Effects of mountains located in Northern Africa on the evolution of the African easterly wave-mesoscale convective system (AEW-MCS), which often serves as an originator for major hurricanes over eastern Atlantic, are analyzed by applying a mesoscale numerical model WRF-ARW. Specifically the pre-development period of Tropical Storm Debby (2006) that primarily formed over the Ethiopian Highlands (EH) region is studied in association with this AEW disturbance and the embedded MCS. Using infrared satellite imagery and numerically simulated results, numerous convective genesis and lysis periods are identified.

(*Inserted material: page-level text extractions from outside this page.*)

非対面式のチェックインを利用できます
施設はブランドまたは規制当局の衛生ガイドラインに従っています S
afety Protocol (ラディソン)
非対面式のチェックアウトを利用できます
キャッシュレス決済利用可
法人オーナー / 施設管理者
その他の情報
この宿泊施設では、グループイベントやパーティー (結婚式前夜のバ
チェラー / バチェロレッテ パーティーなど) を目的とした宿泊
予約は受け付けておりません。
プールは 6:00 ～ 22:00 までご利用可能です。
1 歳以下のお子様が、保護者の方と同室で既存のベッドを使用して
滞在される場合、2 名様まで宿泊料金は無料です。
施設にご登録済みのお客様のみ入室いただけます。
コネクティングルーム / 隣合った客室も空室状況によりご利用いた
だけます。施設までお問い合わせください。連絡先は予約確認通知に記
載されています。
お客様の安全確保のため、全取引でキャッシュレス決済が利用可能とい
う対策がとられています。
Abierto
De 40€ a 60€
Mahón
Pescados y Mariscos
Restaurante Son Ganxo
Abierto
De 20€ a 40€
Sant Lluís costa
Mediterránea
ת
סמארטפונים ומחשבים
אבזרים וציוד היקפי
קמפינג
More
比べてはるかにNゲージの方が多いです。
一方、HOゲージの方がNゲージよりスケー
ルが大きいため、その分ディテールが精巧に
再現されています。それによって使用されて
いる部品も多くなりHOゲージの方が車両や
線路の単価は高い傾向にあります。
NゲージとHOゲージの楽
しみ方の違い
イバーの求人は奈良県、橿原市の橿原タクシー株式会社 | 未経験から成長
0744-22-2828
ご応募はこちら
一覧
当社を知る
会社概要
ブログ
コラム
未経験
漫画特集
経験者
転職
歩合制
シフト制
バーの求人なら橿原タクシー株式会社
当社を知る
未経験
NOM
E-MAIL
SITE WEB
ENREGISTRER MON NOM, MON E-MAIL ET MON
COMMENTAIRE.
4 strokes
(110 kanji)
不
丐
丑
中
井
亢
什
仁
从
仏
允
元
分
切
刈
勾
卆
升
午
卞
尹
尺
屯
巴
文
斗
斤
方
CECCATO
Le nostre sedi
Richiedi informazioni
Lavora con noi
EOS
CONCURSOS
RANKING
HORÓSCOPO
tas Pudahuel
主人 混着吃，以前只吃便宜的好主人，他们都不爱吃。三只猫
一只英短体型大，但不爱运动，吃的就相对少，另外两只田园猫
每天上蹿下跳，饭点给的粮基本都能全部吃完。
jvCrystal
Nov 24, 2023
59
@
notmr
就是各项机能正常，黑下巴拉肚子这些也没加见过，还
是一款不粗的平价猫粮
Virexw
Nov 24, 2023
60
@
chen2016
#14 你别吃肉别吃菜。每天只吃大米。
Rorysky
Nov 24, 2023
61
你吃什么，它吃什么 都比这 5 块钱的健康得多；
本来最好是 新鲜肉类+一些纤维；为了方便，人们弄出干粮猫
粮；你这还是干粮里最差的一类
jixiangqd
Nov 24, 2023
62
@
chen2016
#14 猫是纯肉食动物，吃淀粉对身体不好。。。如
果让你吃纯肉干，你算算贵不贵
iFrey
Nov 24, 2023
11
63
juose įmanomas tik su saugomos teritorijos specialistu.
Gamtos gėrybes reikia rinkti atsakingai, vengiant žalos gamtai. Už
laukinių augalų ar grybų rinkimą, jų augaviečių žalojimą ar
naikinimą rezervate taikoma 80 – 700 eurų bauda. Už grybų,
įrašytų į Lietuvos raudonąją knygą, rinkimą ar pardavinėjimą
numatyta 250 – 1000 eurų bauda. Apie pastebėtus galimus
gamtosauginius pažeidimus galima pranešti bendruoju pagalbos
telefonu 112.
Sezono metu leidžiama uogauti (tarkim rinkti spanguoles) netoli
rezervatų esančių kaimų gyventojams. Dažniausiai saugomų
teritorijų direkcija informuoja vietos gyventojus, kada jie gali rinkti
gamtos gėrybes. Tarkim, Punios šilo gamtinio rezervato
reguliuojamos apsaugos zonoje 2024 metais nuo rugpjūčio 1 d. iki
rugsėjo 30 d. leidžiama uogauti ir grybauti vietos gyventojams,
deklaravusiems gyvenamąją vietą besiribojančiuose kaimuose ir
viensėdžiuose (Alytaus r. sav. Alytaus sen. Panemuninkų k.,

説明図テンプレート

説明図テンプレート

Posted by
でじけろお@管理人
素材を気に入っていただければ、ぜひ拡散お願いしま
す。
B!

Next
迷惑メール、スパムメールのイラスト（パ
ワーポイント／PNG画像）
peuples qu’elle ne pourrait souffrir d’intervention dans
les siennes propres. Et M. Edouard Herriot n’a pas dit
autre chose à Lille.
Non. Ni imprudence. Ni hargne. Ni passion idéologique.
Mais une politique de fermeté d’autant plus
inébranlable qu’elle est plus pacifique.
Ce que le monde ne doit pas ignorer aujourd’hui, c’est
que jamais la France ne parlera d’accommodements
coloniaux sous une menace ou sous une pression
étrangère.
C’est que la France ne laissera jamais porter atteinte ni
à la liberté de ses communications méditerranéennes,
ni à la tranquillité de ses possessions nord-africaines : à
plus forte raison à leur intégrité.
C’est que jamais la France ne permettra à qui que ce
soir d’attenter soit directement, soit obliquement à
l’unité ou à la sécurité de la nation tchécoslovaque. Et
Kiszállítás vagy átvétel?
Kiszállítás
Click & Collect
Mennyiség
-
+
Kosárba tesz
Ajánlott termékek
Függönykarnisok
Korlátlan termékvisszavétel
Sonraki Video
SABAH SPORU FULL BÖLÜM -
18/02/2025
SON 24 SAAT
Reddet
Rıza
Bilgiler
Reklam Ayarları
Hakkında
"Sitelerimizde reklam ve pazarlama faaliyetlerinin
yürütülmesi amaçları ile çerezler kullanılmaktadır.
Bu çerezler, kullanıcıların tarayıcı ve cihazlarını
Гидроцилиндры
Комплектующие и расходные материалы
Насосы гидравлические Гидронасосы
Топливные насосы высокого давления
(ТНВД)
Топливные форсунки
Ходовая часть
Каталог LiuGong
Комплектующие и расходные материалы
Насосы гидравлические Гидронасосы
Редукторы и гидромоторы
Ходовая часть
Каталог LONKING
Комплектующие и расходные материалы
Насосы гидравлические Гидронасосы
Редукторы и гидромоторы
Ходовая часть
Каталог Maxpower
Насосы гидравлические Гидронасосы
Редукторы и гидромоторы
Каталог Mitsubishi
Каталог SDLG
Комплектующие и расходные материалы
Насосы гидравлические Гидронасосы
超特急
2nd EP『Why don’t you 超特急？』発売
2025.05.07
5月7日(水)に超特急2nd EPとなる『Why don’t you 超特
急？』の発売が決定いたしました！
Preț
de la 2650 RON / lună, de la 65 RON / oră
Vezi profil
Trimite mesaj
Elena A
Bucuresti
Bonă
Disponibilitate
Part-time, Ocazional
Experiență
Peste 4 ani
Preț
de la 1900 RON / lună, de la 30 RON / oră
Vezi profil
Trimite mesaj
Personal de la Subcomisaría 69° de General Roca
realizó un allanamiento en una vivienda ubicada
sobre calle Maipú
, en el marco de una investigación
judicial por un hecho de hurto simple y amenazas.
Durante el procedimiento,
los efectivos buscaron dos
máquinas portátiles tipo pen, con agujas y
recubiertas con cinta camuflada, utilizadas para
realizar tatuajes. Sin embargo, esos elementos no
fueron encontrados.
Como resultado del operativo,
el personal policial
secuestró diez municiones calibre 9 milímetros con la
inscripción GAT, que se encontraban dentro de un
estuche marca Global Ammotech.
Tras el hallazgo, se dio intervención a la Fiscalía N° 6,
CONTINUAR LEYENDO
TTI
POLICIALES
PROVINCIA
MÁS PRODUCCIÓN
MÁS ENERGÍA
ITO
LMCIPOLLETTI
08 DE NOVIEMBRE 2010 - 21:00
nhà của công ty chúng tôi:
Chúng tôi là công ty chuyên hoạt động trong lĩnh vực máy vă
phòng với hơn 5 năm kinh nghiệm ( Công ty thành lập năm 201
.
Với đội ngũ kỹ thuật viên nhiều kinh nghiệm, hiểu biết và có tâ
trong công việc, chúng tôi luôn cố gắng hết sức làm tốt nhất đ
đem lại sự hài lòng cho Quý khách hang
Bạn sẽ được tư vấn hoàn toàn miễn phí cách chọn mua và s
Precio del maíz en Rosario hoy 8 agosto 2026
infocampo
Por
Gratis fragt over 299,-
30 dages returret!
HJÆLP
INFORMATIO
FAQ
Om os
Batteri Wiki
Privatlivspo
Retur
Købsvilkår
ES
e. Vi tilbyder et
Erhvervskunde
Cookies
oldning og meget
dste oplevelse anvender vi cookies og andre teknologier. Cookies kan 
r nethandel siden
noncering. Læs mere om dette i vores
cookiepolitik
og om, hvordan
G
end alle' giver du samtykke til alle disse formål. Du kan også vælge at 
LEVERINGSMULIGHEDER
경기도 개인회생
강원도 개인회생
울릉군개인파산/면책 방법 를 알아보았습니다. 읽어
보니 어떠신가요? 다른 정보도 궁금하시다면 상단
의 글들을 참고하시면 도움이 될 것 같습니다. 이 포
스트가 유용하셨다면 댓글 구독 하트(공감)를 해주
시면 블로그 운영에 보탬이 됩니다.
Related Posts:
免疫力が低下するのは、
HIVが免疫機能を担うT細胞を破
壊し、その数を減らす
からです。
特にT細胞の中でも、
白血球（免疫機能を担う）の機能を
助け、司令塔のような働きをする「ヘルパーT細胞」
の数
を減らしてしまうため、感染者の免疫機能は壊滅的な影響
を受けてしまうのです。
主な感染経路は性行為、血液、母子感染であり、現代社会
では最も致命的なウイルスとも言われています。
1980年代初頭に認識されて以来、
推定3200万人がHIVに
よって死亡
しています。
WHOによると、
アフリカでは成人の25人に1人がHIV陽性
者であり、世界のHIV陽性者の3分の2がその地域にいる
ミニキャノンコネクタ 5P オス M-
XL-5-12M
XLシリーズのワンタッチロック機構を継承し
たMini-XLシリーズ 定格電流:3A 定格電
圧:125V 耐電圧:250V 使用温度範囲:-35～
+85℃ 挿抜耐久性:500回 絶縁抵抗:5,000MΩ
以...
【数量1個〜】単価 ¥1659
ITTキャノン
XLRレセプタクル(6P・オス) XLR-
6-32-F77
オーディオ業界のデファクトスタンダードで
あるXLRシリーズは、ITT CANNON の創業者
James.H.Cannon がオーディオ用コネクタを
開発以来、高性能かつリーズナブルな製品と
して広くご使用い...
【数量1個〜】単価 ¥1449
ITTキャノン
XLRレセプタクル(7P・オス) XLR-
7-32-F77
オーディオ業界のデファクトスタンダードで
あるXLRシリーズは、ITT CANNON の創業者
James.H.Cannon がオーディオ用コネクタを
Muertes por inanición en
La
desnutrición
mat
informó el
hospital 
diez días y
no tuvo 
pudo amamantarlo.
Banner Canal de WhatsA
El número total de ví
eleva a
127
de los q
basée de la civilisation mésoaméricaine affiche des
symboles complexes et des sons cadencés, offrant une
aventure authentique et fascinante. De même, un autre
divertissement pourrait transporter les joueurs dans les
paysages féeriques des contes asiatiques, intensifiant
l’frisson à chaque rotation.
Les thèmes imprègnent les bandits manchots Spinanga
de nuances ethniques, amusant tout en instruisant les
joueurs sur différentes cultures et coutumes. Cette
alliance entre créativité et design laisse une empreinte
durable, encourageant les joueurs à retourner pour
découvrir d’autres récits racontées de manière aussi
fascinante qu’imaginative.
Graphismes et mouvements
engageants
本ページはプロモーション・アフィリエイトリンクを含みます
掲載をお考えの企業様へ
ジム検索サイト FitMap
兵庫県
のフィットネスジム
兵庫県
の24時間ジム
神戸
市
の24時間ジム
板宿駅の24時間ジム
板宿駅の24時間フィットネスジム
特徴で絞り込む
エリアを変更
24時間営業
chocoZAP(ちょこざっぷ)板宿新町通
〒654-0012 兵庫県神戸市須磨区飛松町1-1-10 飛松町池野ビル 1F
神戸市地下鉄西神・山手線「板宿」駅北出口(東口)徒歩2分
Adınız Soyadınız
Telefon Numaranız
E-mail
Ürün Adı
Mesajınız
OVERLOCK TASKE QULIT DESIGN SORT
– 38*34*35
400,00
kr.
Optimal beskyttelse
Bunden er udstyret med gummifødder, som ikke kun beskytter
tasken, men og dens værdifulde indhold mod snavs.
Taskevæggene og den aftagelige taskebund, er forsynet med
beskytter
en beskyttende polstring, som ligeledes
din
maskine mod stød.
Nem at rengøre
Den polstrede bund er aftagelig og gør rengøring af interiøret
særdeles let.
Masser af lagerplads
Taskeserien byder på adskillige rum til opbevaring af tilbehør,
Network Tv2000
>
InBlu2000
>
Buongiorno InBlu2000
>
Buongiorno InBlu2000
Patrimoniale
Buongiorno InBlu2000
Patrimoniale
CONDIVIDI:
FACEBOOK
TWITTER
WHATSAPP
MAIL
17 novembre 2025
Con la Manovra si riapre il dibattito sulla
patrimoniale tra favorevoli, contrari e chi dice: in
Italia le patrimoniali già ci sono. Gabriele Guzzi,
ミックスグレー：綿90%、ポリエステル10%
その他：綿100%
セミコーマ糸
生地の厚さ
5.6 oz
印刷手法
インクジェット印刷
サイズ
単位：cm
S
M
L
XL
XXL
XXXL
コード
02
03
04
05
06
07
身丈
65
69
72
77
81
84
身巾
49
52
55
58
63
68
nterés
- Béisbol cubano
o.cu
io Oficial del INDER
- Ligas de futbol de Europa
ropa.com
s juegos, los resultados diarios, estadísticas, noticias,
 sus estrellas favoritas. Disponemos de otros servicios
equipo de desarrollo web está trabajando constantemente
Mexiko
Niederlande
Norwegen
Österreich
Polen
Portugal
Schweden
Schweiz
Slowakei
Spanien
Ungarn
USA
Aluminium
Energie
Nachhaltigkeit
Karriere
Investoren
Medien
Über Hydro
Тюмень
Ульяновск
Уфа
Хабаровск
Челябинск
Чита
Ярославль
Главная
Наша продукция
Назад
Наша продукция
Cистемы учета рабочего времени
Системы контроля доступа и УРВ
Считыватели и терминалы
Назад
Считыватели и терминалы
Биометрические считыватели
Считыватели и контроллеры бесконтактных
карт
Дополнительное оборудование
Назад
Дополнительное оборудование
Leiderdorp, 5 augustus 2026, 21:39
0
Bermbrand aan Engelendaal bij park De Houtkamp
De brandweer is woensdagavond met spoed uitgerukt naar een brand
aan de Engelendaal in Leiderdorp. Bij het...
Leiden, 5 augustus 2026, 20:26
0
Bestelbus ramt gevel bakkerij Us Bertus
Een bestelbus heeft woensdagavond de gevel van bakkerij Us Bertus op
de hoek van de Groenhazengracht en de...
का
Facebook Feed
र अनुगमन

Our main objective is to test the hypothesis stated by previous studies, i.e. moisture and vertical velocity played a major role in the generation and maintenance of the convective cycles associated with the pre-tropical cyclone system as it traveled westward across Northern Africa. Originally, mountain effects generate vertical velocity and moisture, and as the system travels westward these parameters are controlled further by environmental factors. With the mountains in central and western North Africa replaced by flat terrains, we found that the mesoscale convective system is weakened and the convective cycles less evident. As the system moves west across Africa, adequate moisture fluxes are guided by the convective development, and the AEW is slightly adjusted by mountainous downstream from the EH region.

This work is supported by a grant from the National Oceanic and Atmospheric Administration (NOAA) Educational Partnership Program (EPP) under the cooperative agreement NA06OAR4810187.